→ Exercise: Would you please write out each entry that follows, exactly as written?

→ Extracted material:
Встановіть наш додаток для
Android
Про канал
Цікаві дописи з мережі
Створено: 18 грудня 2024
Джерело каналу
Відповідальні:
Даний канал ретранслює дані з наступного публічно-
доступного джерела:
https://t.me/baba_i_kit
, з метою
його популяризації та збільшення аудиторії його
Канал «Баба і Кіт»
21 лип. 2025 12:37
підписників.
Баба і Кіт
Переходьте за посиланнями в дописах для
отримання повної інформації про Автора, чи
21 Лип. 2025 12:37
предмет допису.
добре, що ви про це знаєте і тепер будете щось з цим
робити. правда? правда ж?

→ Response:
Встановіть наш додаток для
Android
Про канал
Цікаві дописи з мережі
Створено: 18 грудня 2024
Джерело каналу
Відповідальні:
Даний канал ретранслює дані з наступного публічно-
доступного джерела:
https://t.me/baba_i_kit
, з метою
його популяризації та збільшення аудиторії його
Канал «Баба і Кіт»
21 лип. 2025 12:37
підписників.
Баба і Кіт
Переходьте за посиланнями в дописах для
отримання повної інформації про Автора, чи
21 Лип. 2025 12:37
предмет допису.
добре, що ви про це знаєте і тепер будете щось з цим
робити. правда? правда ж?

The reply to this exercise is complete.